Sonra kısa kısa sohbetlere başlıyor okurla. Bir yeniden dirilişi anlatıyor bir ölümü görmelerini İlhan Berk ile. Hele Güzin’den söz etmesi yok mu, bir afeti candan. İzmir’e uzanıyor evlerin önünden geçiyor, oradan hop başkente geliveriyor. Sultan, mırnav derken, bir mezar taşı kitabesinde sonlandırmasaydı sözlerini sıra ne de olabilirdi ki…

İnsan, emeğiyle bir değer yaratarak doğayı ve toplumu değiştirir, insan, doğayı ve toplumu emeğiyle nasıl değiştiriyorsa, sözün dağılımını ve kullanımını da değiştirir. Kısa tanımıyla şiir, herkesin kullandığı sözün artı değeridir. Artı değer hep var olacaktır. Şiir de.

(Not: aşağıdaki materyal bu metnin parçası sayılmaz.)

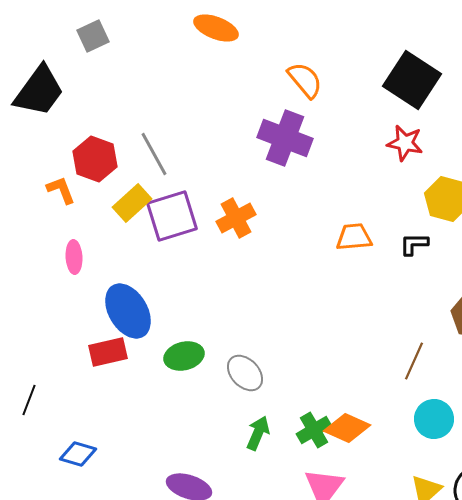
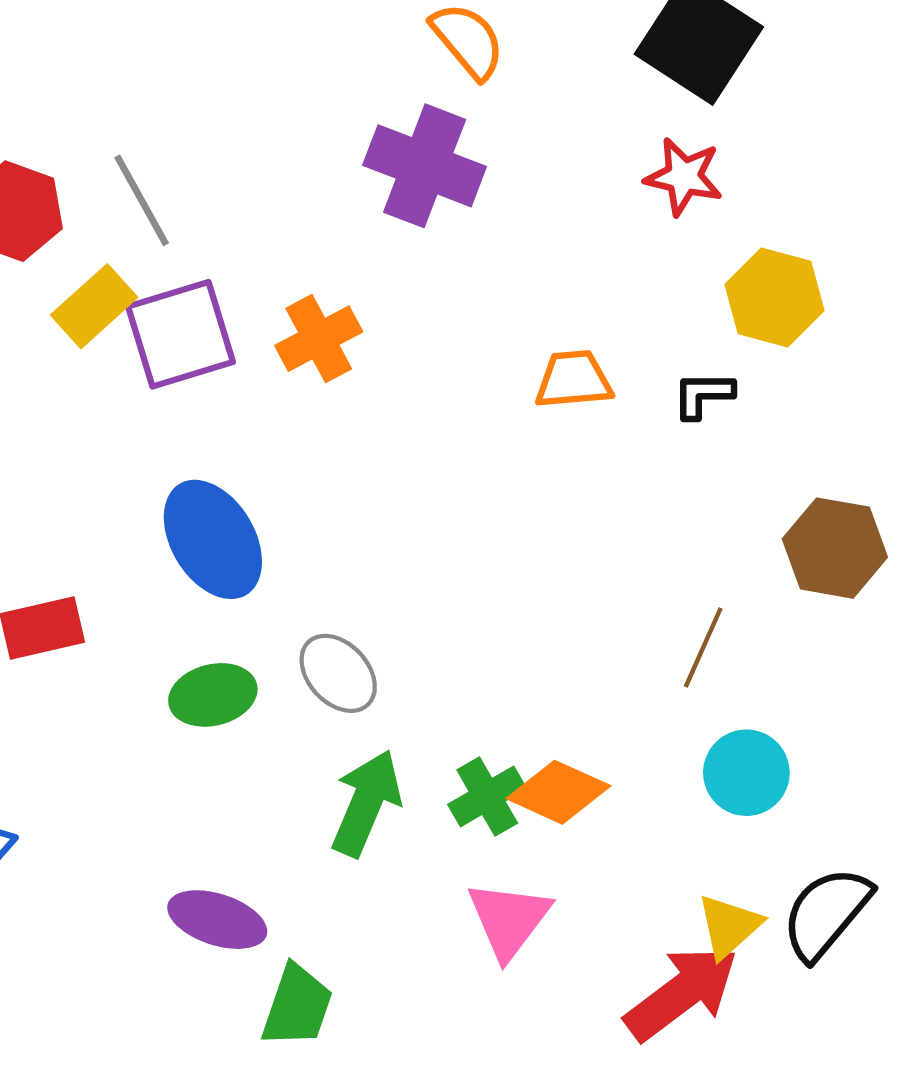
blue ellipse: (128, 311) -> (213, 539), moved
green ellipse: (184, 356) -> (213, 695), moved
green arrow: (258, 433) -> (366, 803), size x1.4

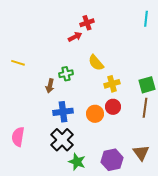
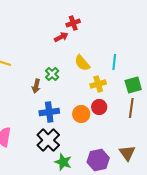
cyan line: (146, 19) -> (114, 62), moved
green cross: (66, 74) -> (52, 74), turned -32

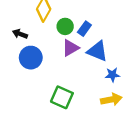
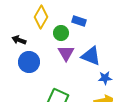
blue rectangle: (84, 29) -> (79, 21), moved, turned 72
purple triangle: (71, 48) -> (66, 53), turned -30

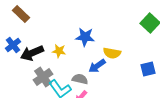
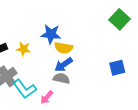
yellow semicircle: (112, 53) -> (64, 48), moved
gray semicircle: (80, 79) -> (61, 78), moved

Söz sanatları arasında en eski ve geleceğe en yönelik olanı şiirdir. Bundandır ki şairleri ulularla eş tutarlar. Şiir, alışılmış sözlerin başka sesiyle söylenir. Bu sesi duyan da, duyuran da şair oluyor.

Bana öyle gelir ki, şu bizim Salâh Birsel anılar tesbihini çekmese, tarihsel öykü kırıntılarından sırça saraylar kurmasa, şiirleriyle de güç anlaşılırdı. Salâh Birsel’in usta yanı, geçmişin acılarını tadına banarak ballandıra ballandıra anlatmasıdır.

Bu kitapta, 1940-1945 arasında acı çeken, anlaşılamayan, düşün ve sanat uğruna hapislerde yatan, yiten, eriyen bir kuşağın çilesi var. Bu kuşak, İkinci Dünya Savaşı&ndan sonra gelen yeni ve ileri düşüncelerin temsilcisidir. Savaşın insanlık dışı, faşizmin sadece Türkiye için değil, dünya için bir baş belası olduğunu söylemiştir…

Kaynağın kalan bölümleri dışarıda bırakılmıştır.